Burstyn doesn’t get the showcase Curtis did, but maybe she didn’t want it – the original film didn’t give her the dramatic opportunities of, say, Alice Doesn’t Live Here Anymore or Requiem for a Dream, or even The King of Marvin Gardens or Resurrection. Being ‘her off The Exorcist’ might have done Burstyn – an ordained minister, incidentally — few favours, especially since she sustained a permanent back injury on the film. And she barely gets more to do here than Kevin McCarthy in the 1978 Invasion of the Body Snatchers – Sharon Gless had a better showcase as Chris in the underrated two-season Exorcist TV series which gave her a great entrance (‘Hello, Rags’) and cast Geena Davis as grown-up Regan. A paradox is that this would be a stronger picture if it dropped the sequel-to-The-Exorcist angle, but would then get lumped in with every other ‘the Power of Christ compels you’ quickie … and we’ve already had Prey for the Devil, The Pope’s Exorcist and The Nun II this year, not to mention the genuinely innovative and frightening Argentine demonic possession picture When Evil Lurks (or the consistently disturbing/interesting TV series Evil). In the kind of escalation you’d expect from a Part Two, the twist here is that two little girls in a suburban community disappear for three days in the woods and come back possessed – which prompts a whole gang of clerical and secular interested parties from faiths ranging from Catholicism to voodoo to stage a kind of gang exorcism deploying everything from Catholic ritual to inspirational parental love speeches in an attempt to get the demon to quit. In a Haiti-set prologue, Victor Fielding (Leslie Odom Jr) is given a tough choice as his pregnant wife is pinned under earthquake debris – save either the mother or the child? Late in the day, this issue is revisited when the demon (singular) asks the assembled exorcists and parents to pick which little girl should live. Given that DGG has shown a fractious and riven community – neighbour Ann (Ann Dowd), who pushes most for exorcism, is introduced nagging Victor about left-out dustbins – this ought to make for a more bitter argument, but the dramatics are muffed and muffled.

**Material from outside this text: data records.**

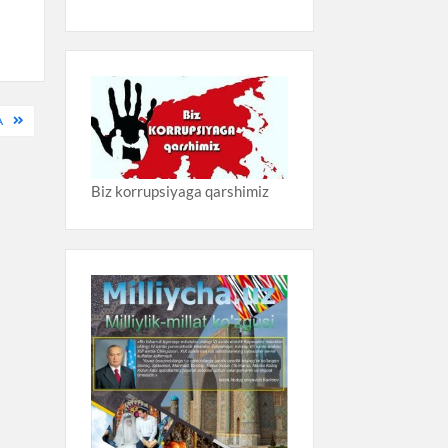
A
Biz korrupsiyaga qarshimiz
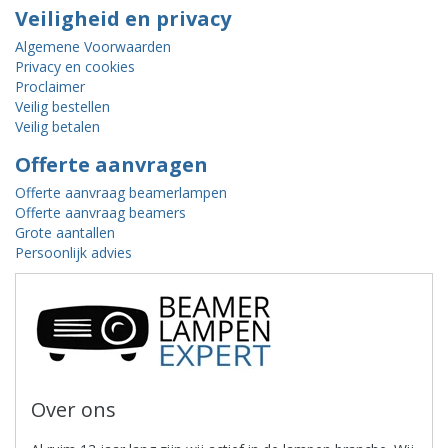
Veiligheid en privacy
Algemene Voorwaarden
Privacy en cookies
Proclaimer
Veilig bestellen
Veilig betalen
Offerte aanvragen
Offerte aanvraag beamerlampen
Offerte aanvraag beamers
Grote aantallen
Persoonlijk advies
Over ons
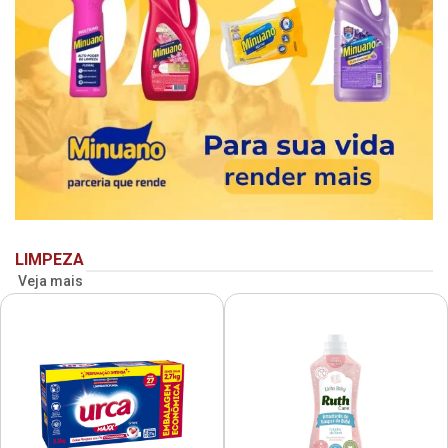
LIMPEZA
Veja mais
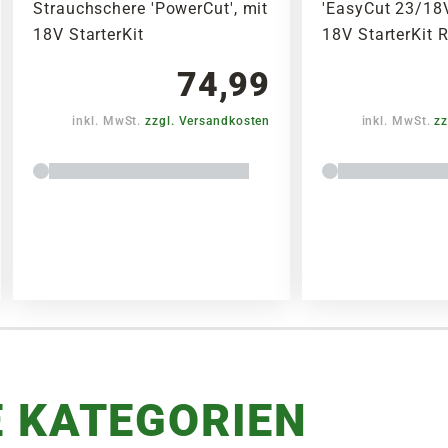
Strauchschere 'PowerCut', mit
'EasyCut 23/18V
18V StarterKit
18V StarterKit 
74,99
inkl. MwSt.
zzgl. Versandkosten
inkl. MwSt.
zz
 KATEGORIEN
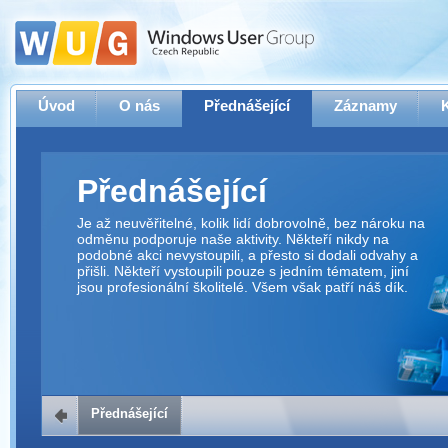
Úvod
O nás
Přednášející
Záznamy
Přednášející
Je až neuvěřitelné, kolik lidí dobrovolně, bez nároku na
odměnu podporuje naše aktivity. Někteří nikdy na
podobné akci nevystoupili, a přesto si dodali odvahy a
přišli. Někteří vystoupili pouze s jedním tématem, jiní
jsou profesionální školitelé. Všem však patří náš dík.
Přednášející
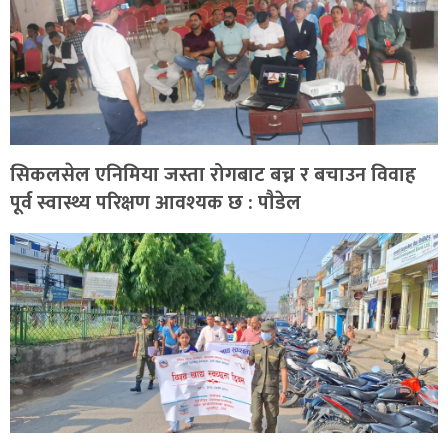
सिकलसेल एनिमिया जस्ता रोगबाट बच्न र बचाउन विवाह
पूर्व स्वास्थ्य परिक्षण आवश्यक छ : पाैडेल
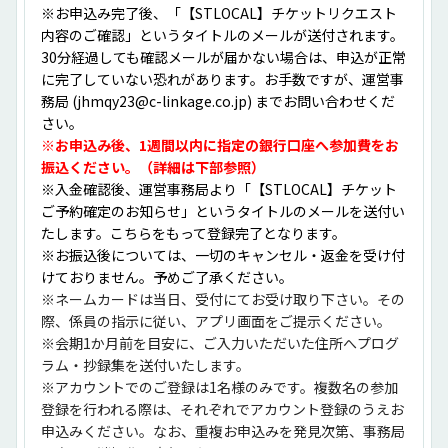
※お申込み完了後、「【STLOCAL】チケットリクエスト
内容のご確認」というタイトルのメールが送付されます。
30分経過しても確認メールが届かない場合は、申込が正常
に完了していない恐れがあります。お手数ですが、運営事
務局 (jhmqy23@c-linkage.co.jp) までお問い合わせくだ
さい。
※お申込み後、1週間以内に指定の銀行口座へ参加費をお
振込ください。（詳細は下部参照）
※入金確認後、運営事務局より「【STLOCAL】チケット
ご予約確定のお知らせ」というタイトルのメールを送付い
たします。こちらをもって登録完了となります。
※お振込後については、一切のキャンセル・返金を受け付
けておりません。予めご了承ください。
※ネームカードは当日、受付にてお受け取り下さい。その
際、係員の指示に従い、アプリ画面をご提示ください。
※会期1か月前を目安に、ご入力いただいた住所へプログ
ラム・抄録集を送付いたします。
※アカウントでのご登録は1名様のみです。複数名の参加
登録を行われる際は、それぞれでアカウント登録のうえお
申込みください。なお、重複お申込みを発見次第、事務局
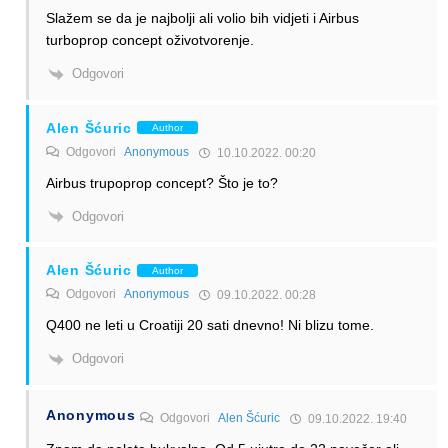
Slažem se da je najbolji ali volio bih vidjeti i Airbus
turboprop concept oživotvorenje.
Odgovori
Alen Šćuric
Author
Odgovori
Anonymous
10.10.2022. 00:20
Airbus trupoprop concept? Što je to?
Odgovori
Alen Šćuric
Author
Odgovori
Anonymous
09.10.2022. 00:28
Q400 ne leti u Croatiji 20 sati dnevno! Ni blizu tome.
Odgovori
Anonymous
Odgovori
Alen Šćuric
09.10.2022. 19:40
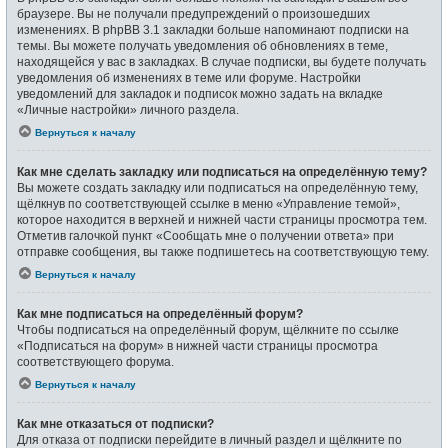
браузере. Вы не получали предупреждений о произошедших
изменениях. В phpBB 3.1 закладки больше напоминают подписки на
темы. Вы можете получать уведомления об обновлениях в теме,
находящейся у вас в закладках. В случае подписки, вы будете получать
уведомления об изменениях в теме или форуме. Настройки
уведомлений для закладок и подписок можно задать на вкладке
«Личные настройки» личного раздела.
Вернуться к началу
Как мне сделать закладку или подписаться на определённую тему?
Вы можете создать закладку или подписаться на определённую тему,
щёлкнув по соответствующей ссылке в меню «Управление темой»,
которое находится в верхней и нижней части страницы просмотра тем.
Отметив галочкой пункт «Сообщать мне о получении ответа» при
отправке сообщения, вы также подпишетесь на соответствующую тему.
Вернуться к началу
Как мне подписаться на определённый форум?
Чтобы подписаться на определённый форум, щёлкните по ссылке
«Подписаться на форум» в нижней части страницы просмотра
соответствующего форума.
Вернуться к началу
Как мне отказаться от подписки?
Для отказа от подписки перейдите в личный раздел и щёлкните по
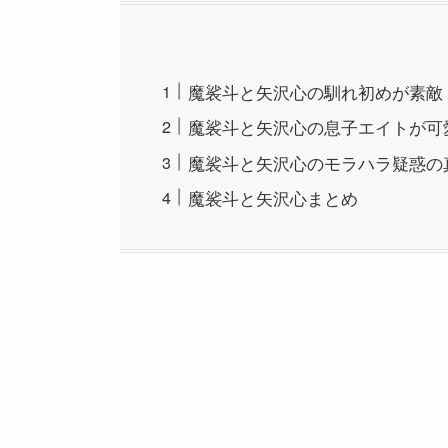
魔裟斗と矢沢心の馴れ初めが素敵
魔裟斗と矢沢心の息子エイトが可
魔裟斗と矢沢心のモラハラ疑惑の
魔裟斗と矢沢心まとめ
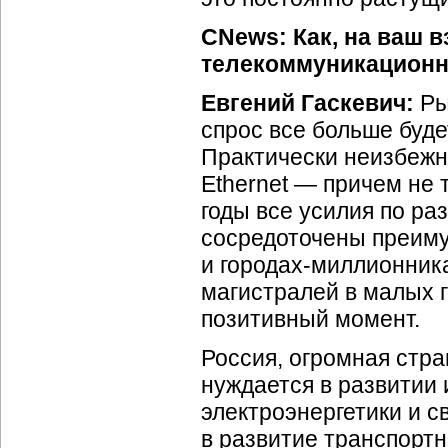
CNews: Как, на ваш в
телекоммуникационн
Евгений Гаскевич:
Ры
спрос все больше буде
Практически неизбежн
Ethernet — причем не т
годы все усилия по ра
сосредоточены преим
и
городах-миллионник
магистралей в малых г
позитивный момент.
Россия, огромная стра
нуждается в развитии
электроэнергетики и с
в развитие транспорт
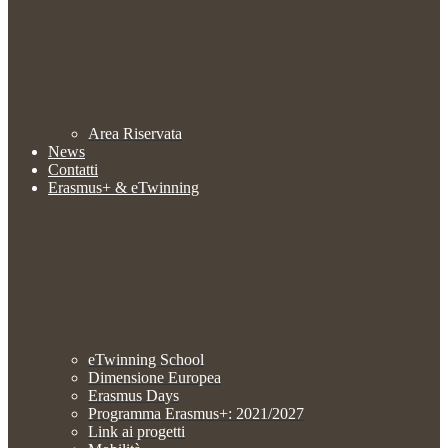
Area Riservata
News
Contatti
Erasmus+ & eTwinning
eTwinning School
Dimensione Europea
Erasmus Days
Programma Erasmus+: 2021/2027
Link ai progetti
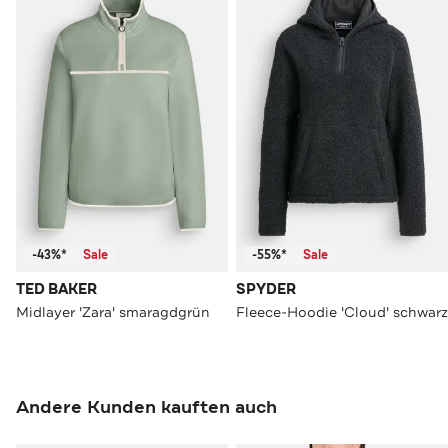
-43%*
Sale
-55%*
Sale
TED BAKER
SPYDER
Midlayer 'Zara' smaragdgrün
Fleece-Hoodie 'Cloud' schwarz
Andere Kunden kauften auch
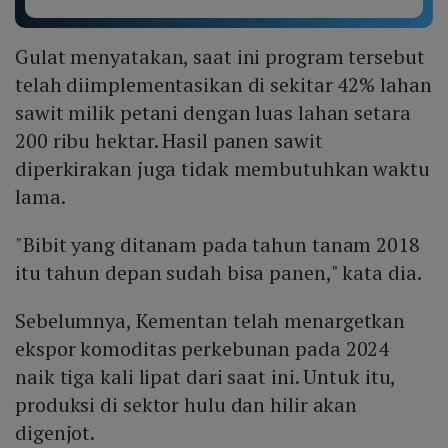
Gulat menyatakan, saat ini program tersebut
telah diimplementasikan di sekitar 42% lahan
sawit milik petani dengan luas lahan setara
200 ribu hektar. Hasil panen sawit
diperkirakan juga tidak membutuhkan waktu
lama.
"Bibit yang ditanam pada tahun tanam 2018
itu tahun depan sudah bisa panen," kata dia.
Sebelumnya, Kementan telah menargetkan
ekspor komoditas perkebunan pada 2024
naik tiga kali lipat dari saat ini. Untuk itu,
produksi di sektor hulu dan hilir akan
digenjot.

It may be down to my prejudices and cinematic convention, but when you cast Raphael Sbarge as a charismatic Protestant pastor I kind of expect him to turn out to be a bad guy – but Sbarge plays the role as if he were in a Christian-backed movie, which for all I know this is. The Catholic church, repped by a weedy priest (E.J. Bonilla) who stays outside the house praying in the car while the ritual is going on (‘fight’s in there,’ says Victor), take a few more knocks than in the usual exorcism movie – in the end, voodoo priestess/oncologist Dr Beehibe (Okwui Okpokwasili) has a firmer grasp on whatever is going on the the case. Olivia O’Neill and Lidya Jewett do a lot of Linda Blair’s old act, in tandem – but the bad language, vomiting and sticking-crucifixes-where-they-shouldn’t-go is reduced to 15 certificate levels which mute any attempt to match the original’s shock value. This has a few Conjuring-style jump scares and Odom Jr struggles to give a real, felt performance amid a jostle of supporting players. The Exorcist itself exists in several different cuts, testifying to its makers’ dissatisfaction with it – and all the sequels have been compromised, cut about, reworked and replaced on their path to being included in a box set. So it’s no surprise that this hasn’t turned out any better.
But still, Hollywood, yes, why not reboot Rosemary’s Baby and The Omen next. What’s the worst that could happen?